Understanding Agency Part II: Putting an Abstract Concept into Action

AbD researchers describe how their use of agency “vignettes” help them gain new understandings around the concept of agency.

A teacher in the Temescal Learning Community analyzes an AbD agency vignette. (Click on this image to read a sample vignette. How would you rank the agency expressed in this scenario?)

With a name like Agency by Design, it goes without saying that agency is a central element of our work. But as we’ve noted in our earlier Understanding Agency posts, the word agency is not so easy to define. While we’ve set our sights on reviewing agency-related scholarly texts, we’ve also engaged in two pilot activities to see how our colleagues in Oakland—and students here at the Harvard Graduate School of Education—understand this important concept.

To do this, we developed a series of short narratives that we call the AbD “agency vignettes.” Within these vignettes, fictitious characters engage in specific acts situated within a variety of settings. The purpose of the AbD agency vignettes is to use hypothetical scenarios as a way to test ideas about agency and, specifically, to discuss variables at play for “ranking” agency. However, the degree of agency exhibited in each vignette is not so easy to gauge. The intentional ambiguity in the agency vignettes has led to some powerful discussions concerning the nature of agency.
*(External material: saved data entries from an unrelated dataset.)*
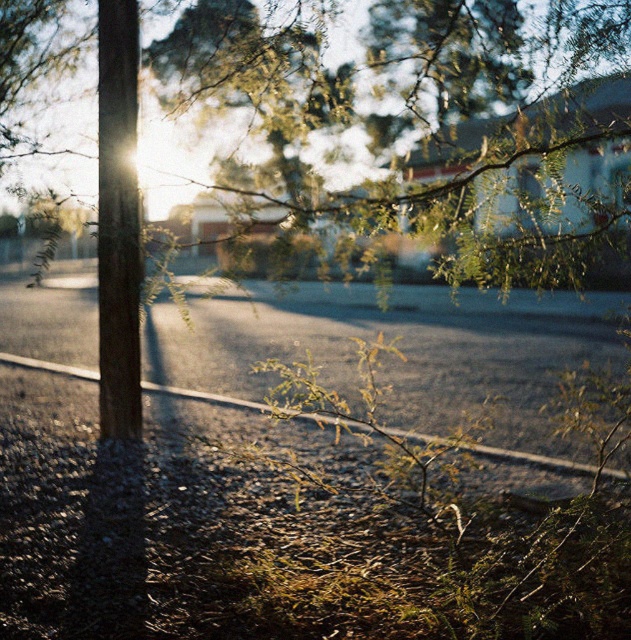 Question: Which object is farther from the camera taking this photo?

Choices:
 (A) green leafy branch at center
 (B) wooden pole at left

Answer: (B)

Question: Can you confirm if green leafy branch at center is thinner than wooden pole at left?

Choices:
 (A) yes
 (B) no

Answer: (B)

Question: From the image, what is the correct spatial relationship of green leafy branch at center in relation to wooden pole at left?

Choices:
 (A) below
 (B) above

Answer: (B)

Question: Which of the following is the farthest from the observer?

Choices:
 (A) wooden pole at left
 (B) green leafy branch at center

Answer: (A)

Question: Among these points, which one is nearest to the camera?

Choices:
 (A) coord(428,228)
 (B) coord(134,166)

Answer: (A)

Question: Does green leafy branch at center appear over wooden pole at left?

Choices:
 (A) no
 (B) yes

Answer: (B) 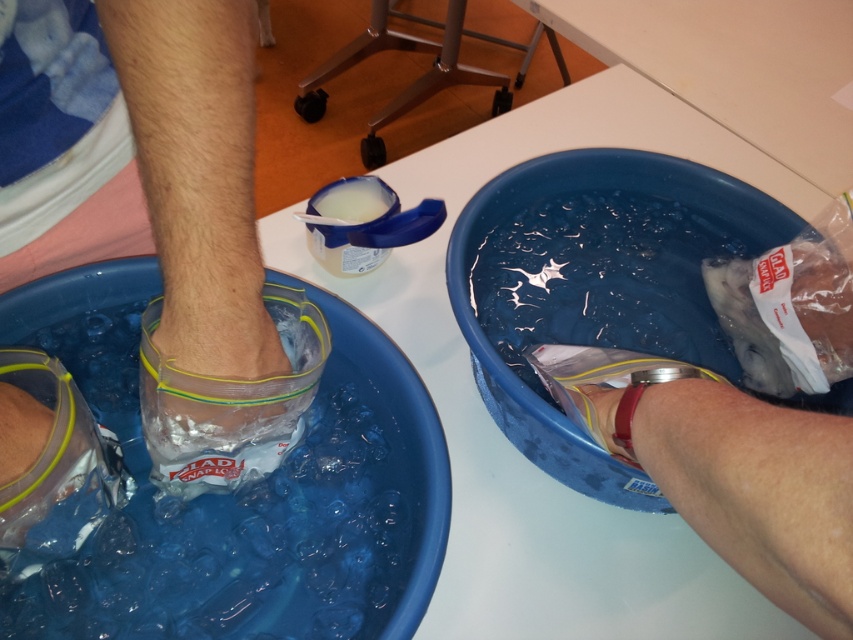 Question: Can you confirm if blue plastic basin at center is smaller than clear plastic bag at lower left?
This past March, we shared these vignettes with members of the Temescal Learning Community (TLC). To begin, we hung a clothesline up in a classroom and used it as a spectrum stretching from low, to medium, to high agency. After the TLC teachers read each vignette, they were asked to pin their names on the clothesline in a manner that corresponded to the agency they identified in each piece. Invariably, group members expressed differences in opinion—sometimes to great degrees. Participants had an opportunity to explain their decision, ask one another questions, and ultimately, change their positions on the clothesline if they wanted. It was fascinating to see how each member of the group either held their stance, or changed their position.

TLC educators adjust their positions on the Agency Continuum.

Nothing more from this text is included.